I came across this post yesterday that was talking about the “yield return” statement in C#. It is probably one of the most underused features of C# 2.0! And yes, it was introduced in C# 2.0. 🙂 The author does an excellent job explaining what the “yield return” statement does, and that is to essentially pause the execution of the method so that next time it is called the function resumes where it left off. It is a very limited implementation of a continuation, where we are effectively weaving the execution of the method being called with the caller.
I started to write a comment on the authors blog, but then I decided that the comment was getting way too long and I wouldn’t be able to explain what I was saying effectively without showing example code. I wanted to express that I thought that one of the most important aspects of the yield return keyword was its delayed execution ability. To show this, lets use a method that I created for an earlier blog post. It is a Map extension method that operates on an IEnumerable. It just loops through each item in the IEnumerable passing the item into the passed function and then yield returns the results. The method looks like this:
public static IEnumerable<TResult> Map<TArg, TResult>(
this IEnumerable<TArg> list,
Func<TArg, TResult> func)
{
foreach (TArg item in list)
{
yield return func(item);
}
}
Very simple. The only complicated part is the method signature where we have two generic parameters TArg and TResult. We are passing in a list of TArg and then a function which takes a TArg and returns a TResult. It is easier if you just ignore the signature and look at the foreach loop. It loops through each item and then yield returns the result of calling “func”. Simple.
So, lets look at using this method on a list of strings.
var data = new List<string>() { "al", "bob", "bill", "chris", "doug" };
var result = data.Map(n => n.ToUpper());
Here we are just making all the strings in this list uppercase. But what is actually executing here?
The short answer is NOTHING. At this point, until we try to get the results out of our ‘result’ variable nothing is actually executed. So, what happens when we feed this into another method that has a “yield return”?
var data = new List<string>() { "al", "bob", "bill", "chris", "doug" };
var result = data.Map(n => n.ToUpper());
var result2 = result.Map(n => n + " " + n);
Well, again, the short answer is nothing! At this point nothing (in the method) is actually executing.

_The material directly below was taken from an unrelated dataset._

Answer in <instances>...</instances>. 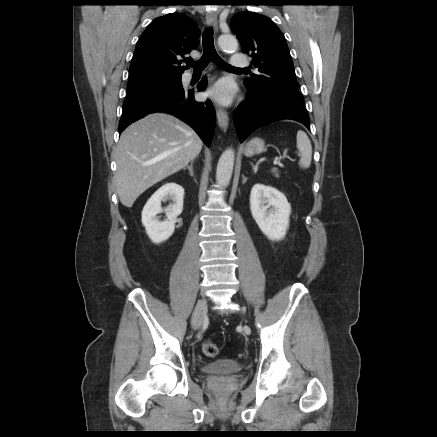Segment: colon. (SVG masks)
I'll list each match as a JSON object with an SVG mask.
<instances>
[{"mask_svg": "<svg viewBox=\"0 0 437 437\" xmlns=\"http://www.w3.org/2000/svg\"><path fill=\"white\" fill-rule=\"evenodd\" d=\"M202 352L206 357L213 358L218 355L219 349L214 342L206 340L202 345Z\"/></svg>", "mask_w": 437, "mask_h": 437, "instance_id": "5ec220e1", "label": "colon"}]
</instances>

So, when we go to execute this we will just execute the “data.Map” and get all of the strings uppercased and then pass the result into “result.Map” which will go through them all and concatenate each string with itself, right? Wrong. Let’s say we we do this:
foreach (string name in result2)
{
Console.WriteLine(name);
}
First I’ll show you what the final output looks like so there is no guessing:
Now, where does the code go when you trace into it? Well, first thing that happens is that “al” gets passed into the “Map” function and then gets uppercase. Then it is yield returned and then we find ourselves back in the map function with “AL” and then it is concatenated with itself to form “AL AL” and then that is yield returned. Next you find yourself on the “Console.WriteLine” line with “AL AL” being passed in.

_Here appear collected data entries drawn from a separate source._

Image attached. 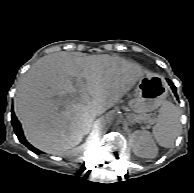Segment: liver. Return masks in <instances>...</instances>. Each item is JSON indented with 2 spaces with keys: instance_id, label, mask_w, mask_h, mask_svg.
<instances>
[{
  "instance_id": "6515ba94",
  "label": "liver",
  "mask_w": 194,
  "mask_h": 193,
  "mask_svg": "<svg viewBox=\"0 0 194 193\" xmlns=\"http://www.w3.org/2000/svg\"><path fill=\"white\" fill-rule=\"evenodd\" d=\"M143 76L142 69L118 56L46 55L21 78L14 109L27 140L50 154L62 155L87 134L89 113L113 107ZM74 80L78 85H74ZM85 80V84L81 81ZM84 88L90 97L59 111L62 98Z\"/></svg>"
}]
</instances>
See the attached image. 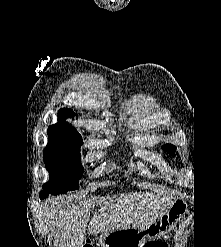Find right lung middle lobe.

Pretty crazy, right? Until the last line is output we haven’t even executed all of our code! So, we don’t execute code unless we need the result of it! How cool is that? And one thing that this enables is to represent an infinite series. Here, we aren’t really representing an infinite series (since int is bounded), but I wanted to keep it simple.
public static IEnumerable<int> InfiniteSeries()
{
int result = 0;
while (true)
{
yield return result;
result++;
}
}
Okay, so this method just returns each integer and keeps going until we run out of space in the integer. But for now we are going to pretend that it is infinite. Then we feed this into this method:
public static IEnumerable<int> GetEvenNumbers(IEnumerable<int> list)
{
foreach (int value in list)
{
if (value % 2 == 0)
{
yield return value;
}
}
}
This method just returns all the even numbers. So when we call these like this:
int count = 0;
foreach (int value in GetEvenNumbers(InfiniteSeries()))
{
if (count > 10)
break;
Console.WriteLine(value);
count++;
}
Update: Matt Podwysocki reminded me that I can use “Take” here instead of doing this in an imperative way (thanks!):
GetEvenNumbers(InfiniteSeries()).Take(10).ForEach(Console.WriteLine);
We have a method that returns an infinite series of even numbers until we decide to stop calling it. So you get the infinite list without having to actually fill an infinite list, and there are certainly a few uses for that.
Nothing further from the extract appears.